North Summit swept the boys and girls state cross country titles last fall, and it’s a feat it hopes to duplicate on the track again this spring.
On the girls side, the Braves are the clear favorite in 2A even though its squad is very young after seniors Sadie Sargent and Maggie Zwahlen. The duo of Sargent and Zwahlen finished 1-2 at state cross country last fall and they could easily go 1-2 in every distance event on the track.
Coach Dave Peck needs some of his younger athletes to step up in the sprints and on the field, but he’s confident they’ll do so.
“We have a pretty good bunch out this year, but they’re just really young,” said Peck. “It looks like we’ve got a team that should be able to compete.”
On the boys side, Millard and Beaver and are the favorites ahead of North Summit.
Cody White, Tayte Staples, Gideon Gren and Seth Brown all placed in the top 10 at state in cross country and those similar distance events is where the Braves will need to shine and try and compete this spring.
A year ago Millard finished second to Delta for the 2A title, but with Delta now in 3A, the Eagles hope their depth and star power push them over the top. Turner Koyle could sweep the 100, 200 and 400 meters this season, while Jayce Thompson, Jarren Camp and Shade Woodard are great in the distance events.
One of the biggest storylines in 2A could be at shot put. Austin Carter hurtled the shot put an incredible 63’06.50 at the UVU Invite last weekend. It’s the best mark in Utah since 2007.
Carter is also the favorite in the discus.
Panguitch swept the boys and girls 1A track titles last year, but repeating won’t be easy as Milford has very strong boys and girls teams as well.
In previous championship season Panguitch’s girls relied on its distance events, but this year it’s the opposite. Karlee Eyre, Abbey Blevins, Taylor Norris and Mataya Barney gives the Bobcats great depth in the throws, while Norris is also a contributor in the 400 meters and Blevins in the 200 meters.
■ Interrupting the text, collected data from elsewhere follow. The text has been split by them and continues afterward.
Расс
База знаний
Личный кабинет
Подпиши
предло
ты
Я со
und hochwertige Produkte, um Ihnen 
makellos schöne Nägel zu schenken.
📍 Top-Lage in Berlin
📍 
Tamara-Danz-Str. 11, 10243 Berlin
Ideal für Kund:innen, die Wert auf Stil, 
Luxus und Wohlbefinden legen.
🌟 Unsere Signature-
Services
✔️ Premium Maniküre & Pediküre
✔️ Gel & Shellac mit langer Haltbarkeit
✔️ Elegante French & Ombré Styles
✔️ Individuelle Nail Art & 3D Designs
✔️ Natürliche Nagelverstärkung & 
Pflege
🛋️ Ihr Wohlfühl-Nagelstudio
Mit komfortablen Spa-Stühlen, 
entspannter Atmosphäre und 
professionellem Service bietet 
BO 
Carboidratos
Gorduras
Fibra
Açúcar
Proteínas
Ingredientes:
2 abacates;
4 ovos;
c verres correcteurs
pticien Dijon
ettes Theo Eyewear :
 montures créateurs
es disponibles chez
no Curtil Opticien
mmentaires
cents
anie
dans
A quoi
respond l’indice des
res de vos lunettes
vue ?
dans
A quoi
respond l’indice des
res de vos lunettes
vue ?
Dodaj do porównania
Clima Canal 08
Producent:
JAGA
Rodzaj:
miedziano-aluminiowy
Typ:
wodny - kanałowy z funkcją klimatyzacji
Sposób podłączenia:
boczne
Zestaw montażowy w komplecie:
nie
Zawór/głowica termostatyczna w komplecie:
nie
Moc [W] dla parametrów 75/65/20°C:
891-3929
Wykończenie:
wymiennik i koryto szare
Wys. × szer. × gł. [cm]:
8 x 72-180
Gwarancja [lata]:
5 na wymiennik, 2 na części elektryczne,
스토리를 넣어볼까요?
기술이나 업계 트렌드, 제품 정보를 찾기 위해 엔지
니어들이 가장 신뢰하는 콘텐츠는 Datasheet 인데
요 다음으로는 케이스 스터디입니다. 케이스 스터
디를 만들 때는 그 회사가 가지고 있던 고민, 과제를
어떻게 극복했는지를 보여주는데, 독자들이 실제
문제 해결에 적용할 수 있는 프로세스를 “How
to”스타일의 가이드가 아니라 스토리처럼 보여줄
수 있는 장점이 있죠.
Kapri Orton could score 30 team points all on her own as she’s the favorite in the 100 and 300 hurdles and the high jump.
Milford’s strength on the girls side is in the sprints, and Panguitch coach Troy Norris said, “hopefully we have enough to counter their speed.”
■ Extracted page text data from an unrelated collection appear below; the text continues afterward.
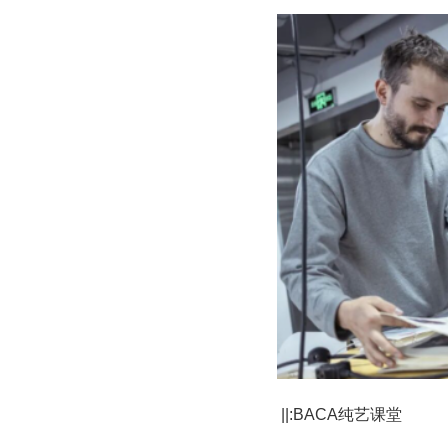
||:BACA纯艺课堂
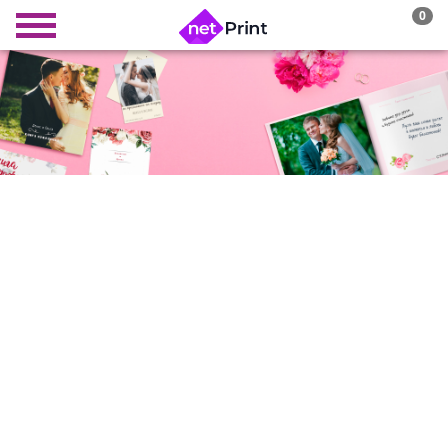
0
СВАДЕБНАЯ
ФОТОКНИГА
лучший способ возвращаться в памятный
день снова и снова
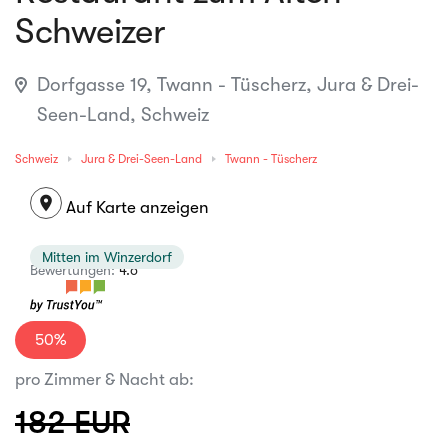
Schweizer
Dorfgasse 19, Twann - Tüscherz, Jura & Drei-
Seen-Land, Schweiz
Schweiz
Jura & Drei-Seen-Land
Twann - Tüscherz
location_on
Auf Karte anzeigen
Mitten im Winzerdorf
Bewertungen:
4.6
50%
pro Zimmer & Nacht ab:
182 EUR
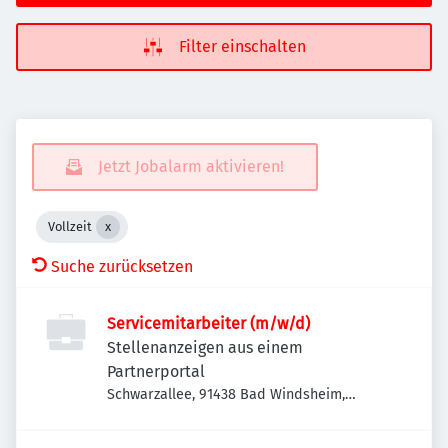
Filter einschalten
Jetzt Jobalarm aktivieren!
Vollzeit
Suche zurücksetzen
Servicemitarbeiter (m/w/d)
Stellenanzeigen aus einem
Partnerportal
Schwarzallee, 91438 Bad Windsheim,
Deutschland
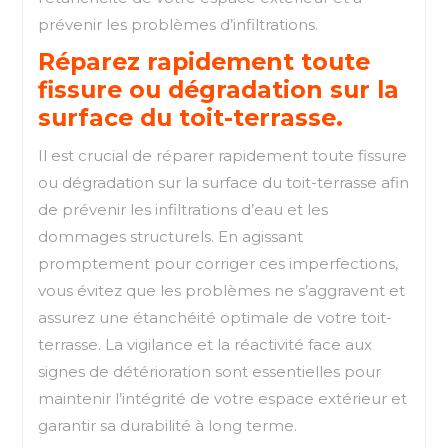
prévenir les problèmes d’infiltrations.
Réparez rapidement toute
fissure ou dégradation sur la
surface du toit-terrasse.
Il est crucial de réparer rapidement toute fissure
ou dégradation sur la surface du toit-terrasse afin
de prévenir les infiltrations d’eau et les
dommages structurels. En agissant
promptement pour corriger ces imperfections,
vous évitez que les problèmes ne s’aggravent et
assurez une étanchéité optimale de votre toit-
terrasse. La vigilance et la réactivité face aux
signes de détérioration sont essentielles pour
maintenir l’intégrité de votre espace extérieur et
garantir sa durabilité à long terme.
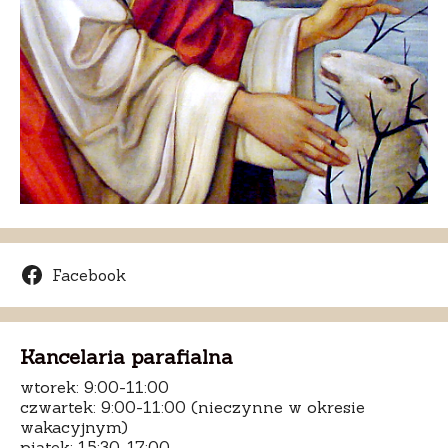
Facebook
Kancelaria parafialna
wtorek: 9:00-11:00
czwartek: 9:00-11:00 (nieczynne w okresie
wakacyjnym)
piątek: 15:30-17:00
On the boys side, many of the same athletes who helped lead Milford to the state football title are playing big roles on the track, led by Colton Pomerinke, Brian Williamson and Bryson Barnes.
“Milford is looking a lot stronger than I expected. They have a lot of speed and they have good field events,” said Norris.
Panguitch will lean heavily on its distance events led by Porter Schoppe, Hagen Miller and Trevor Wolfley, a trio that helped the school to a runner-up finish at last year’s state cross country meet.
Monticello, which won the state cross country title, can’t be discounted on the track either as those same Adam Bunker, Alan Pettit, Hyrum Johnson and Ryan Bird are capable of scoring big points again.